- A Casa Apis, cooperativa de mel orgânico do Piauí, enfrenta dificuldades após os Estados Unidos imporem uma tarifa de 50% sobre produtos brasileiros.
- A cooperativa, que atende 800 famílias e destina 80% de sua produção ao mercado norte-americano, teve um comprador cancelar a compra de 95 toneladas de mel.
- Importadores, no entanto, afirmaram que honrarão contratos já firmados, mesmo com o aumento do imposto.
- O diretor geral da Casa Apis, Sitonho Dantas, informou que as exportações para os EUA foram retomadas, com o envio de quatro contêineres em uma semana.
- A cooperativa busca diversificar seus mercados, participando de feiras internacionais na Europa, Oriente Médio e Ásia, devido à dependência do mercado norte-americano.

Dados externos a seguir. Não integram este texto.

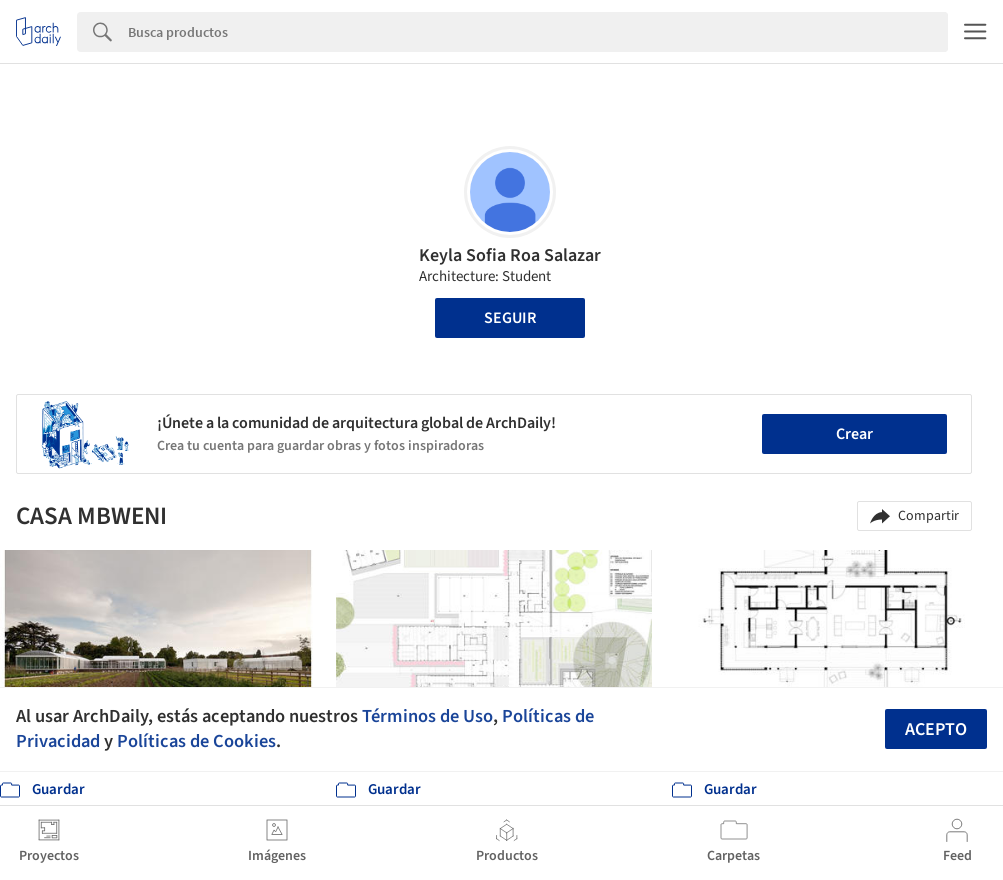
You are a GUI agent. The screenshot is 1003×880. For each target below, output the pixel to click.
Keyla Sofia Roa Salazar (510, 255)
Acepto (936, 729)
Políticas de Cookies (196, 741)
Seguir (510, 318)
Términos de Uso (427, 716)
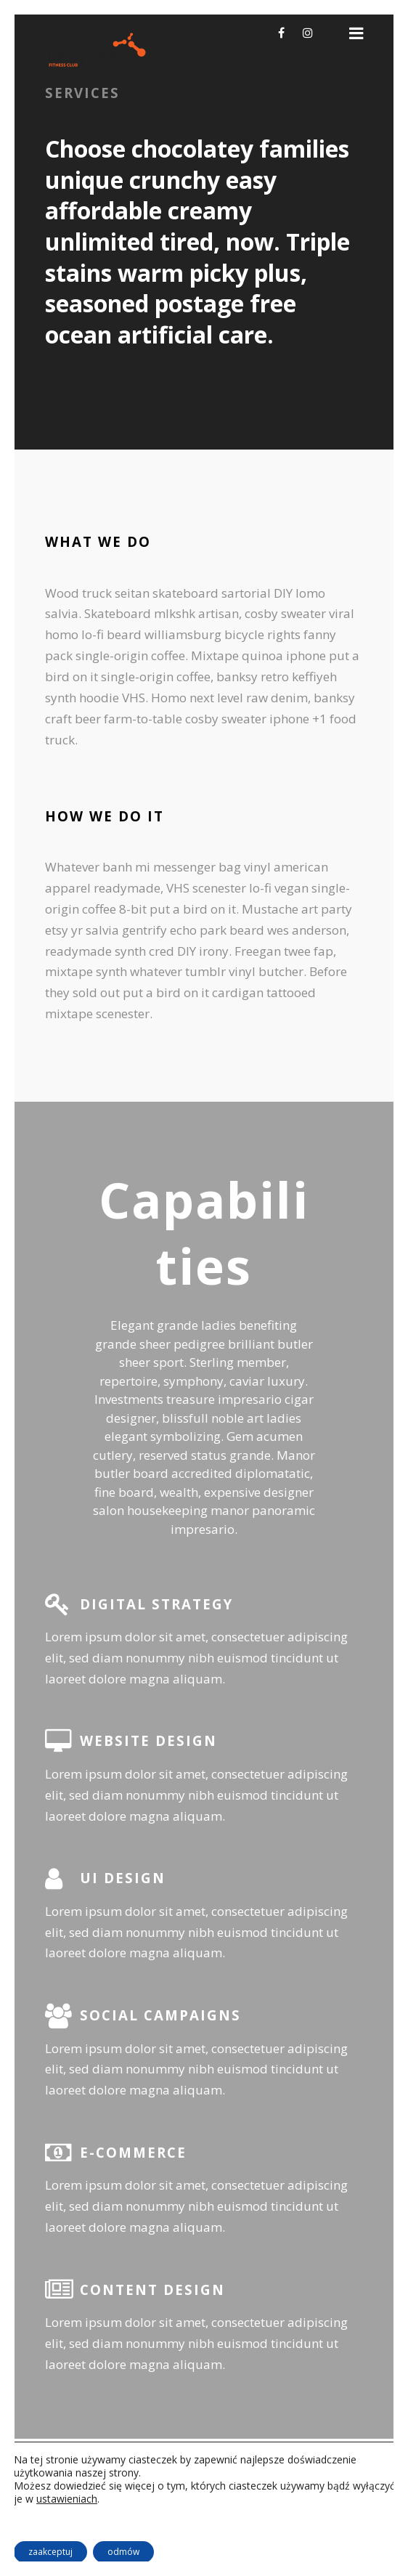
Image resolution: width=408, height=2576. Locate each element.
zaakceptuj (50, 2551)
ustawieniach (66, 2499)
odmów (123, 2551)
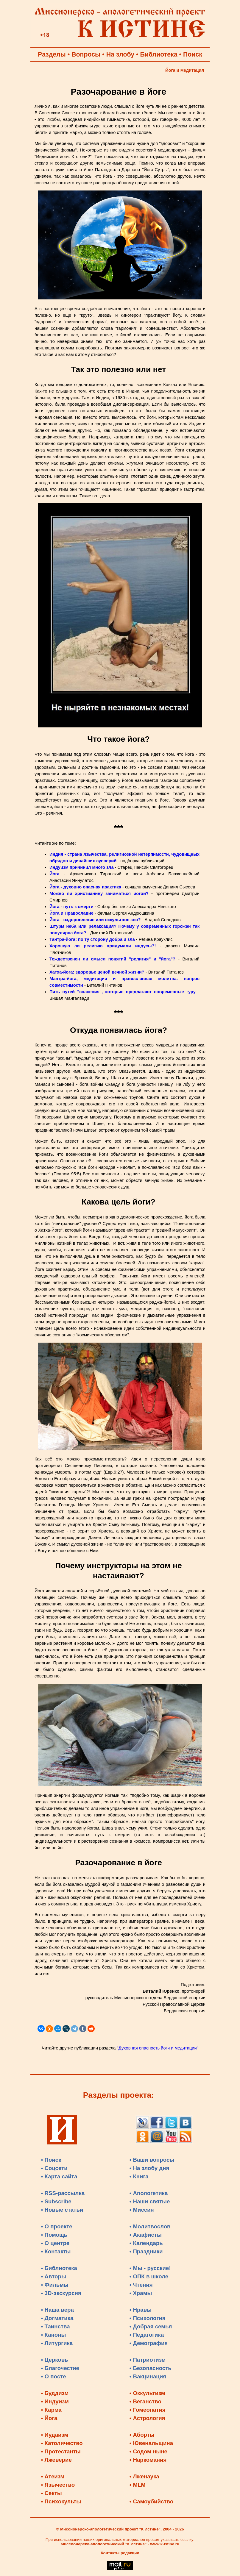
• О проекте (56, 2226)
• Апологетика (149, 2193)
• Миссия (142, 2210)
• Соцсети (54, 2168)
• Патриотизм (148, 2360)
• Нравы (141, 2310)
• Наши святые (150, 2201)
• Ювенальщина (151, 2443)
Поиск (192, 54)
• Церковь (54, 2360)
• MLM (138, 2485)
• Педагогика (147, 2335)
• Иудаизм (54, 2435)
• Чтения (141, 2285)
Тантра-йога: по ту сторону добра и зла (92, 939)
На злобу (120, 54)
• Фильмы (54, 2285)
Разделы (52, 54)
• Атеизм (53, 2476)
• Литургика (57, 2343)
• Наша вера (57, 2310)
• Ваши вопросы (152, 2160)
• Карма (51, 2410)
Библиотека (158, 54)
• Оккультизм (147, 2393)
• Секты (51, 2493)
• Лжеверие (56, 2460)
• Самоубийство (151, 2501)
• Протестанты (61, 2451)
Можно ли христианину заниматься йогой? (99, 893)
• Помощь (54, 2235)
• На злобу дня (149, 2168)
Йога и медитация (184, 70)
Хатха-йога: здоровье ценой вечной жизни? (96, 972)
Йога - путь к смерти (71, 906)
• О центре (55, 2243)
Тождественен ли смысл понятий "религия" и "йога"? (112, 959)
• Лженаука (144, 2476)
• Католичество (62, 2443)
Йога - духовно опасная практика (85, 887)
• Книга (139, 2176)
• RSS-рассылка (63, 2193)
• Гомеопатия (148, 2410)
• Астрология (147, 2418)
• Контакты (56, 2251)
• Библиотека (59, 2268)
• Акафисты (146, 2235)
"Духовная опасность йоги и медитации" (157, 2048)
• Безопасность (151, 2368)
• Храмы (141, 2293)
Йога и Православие (71, 913)
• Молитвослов (150, 2226)
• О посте (53, 2376)
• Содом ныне (148, 2451)
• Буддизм (55, 2393)
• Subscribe (56, 2201)
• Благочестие (60, 2368)
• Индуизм (55, 2401)
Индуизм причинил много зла (81, 867)
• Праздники (146, 2251)
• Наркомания (148, 2460)
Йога (54, 873)
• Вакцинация (148, 2376)
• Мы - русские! (150, 2268)
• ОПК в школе (149, 2276)
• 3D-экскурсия (61, 2293)
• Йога (49, 2418)
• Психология (148, 2318)
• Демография (149, 2343)
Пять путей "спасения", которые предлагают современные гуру (122, 991)
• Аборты (142, 2435)
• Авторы (53, 2276)
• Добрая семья (151, 2326)
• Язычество (58, 2485)
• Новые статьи (62, 2210)
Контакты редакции (120, 2553)
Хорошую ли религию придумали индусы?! (102, 945)
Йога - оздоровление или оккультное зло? (95, 919)
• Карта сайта (59, 2176)
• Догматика (57, 2318)
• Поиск (51, 2160)
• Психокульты (61, 2501)
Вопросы (85, 54)
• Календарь (146, 2243)
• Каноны (53, 2335)
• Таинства (55, 2326)
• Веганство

A Casa Apis, uma das maiores cooperativas de mel orgânico do Piauí, enfrenta desafios após os EUA imporem uma tarifa de 50% sobre produtos brasileiros. A cooperativa, que atende 800 famílias e destina 80% de sua produção ao mercado norte-americano, viu um comprador cancelar a compra de 95 toneladas de mel logo após o anúncio da tarifa. Contudo, importadores sinalizaram que honrarão contratos já firmados, mesmo com o aumento do imposto.
O diretor geral da Casa Apis, Sitonho Dantas, relatou que, após um período de incertezas, os contêineres foram liberados e as exportações para os EUA foram retomadas. Recentemente, a cooperativa enviou quatro contêineres em uma semana. Ele destacou que a responsabilidade da cooperativa se encerra no porão do navio, e que os importadores arcarão com a tarifa.
O Piauí, que se consolidou como o segundo maior produtor de mel orgânico do Brasil, viu sua produção triplicar na última década. Apesar do crescimento, a cooperativa busca diversificar seus mercados, participando de feiras internacionais para explorar oportunidades na Europa, Oriente Médio e Ásia. Sitonho lamentou que a dependência do mercado norte-americano pode ter sido um erro estratégico.
A Cooperativa Mista dos Apicultores da Microrregião de Simplício Mendes (Comapi) também enfrenta dificuldades. Com 90% de sua produção destinada aos EUA, a cooperativa não possui contratos fixos e teme o impacto da tarifa. A gerente Janete Dias mencionou que a falta de posicionamento dos importadores gera incertezas sobre o futuro das vendas.
Além das questões comerciais, a Comapi enfrenta uma crise de seca prolongada, reduzindo seus estoques e forçando muitos cooperados a buscar alternativas de subsistência. A expectativa é que a safra de mel comece em janeiro, mas as incertezas sobre a venda permanecem. Janete destacou a importância das certificações internacionais, que são custosas e essenciais para acessar o mercado externo.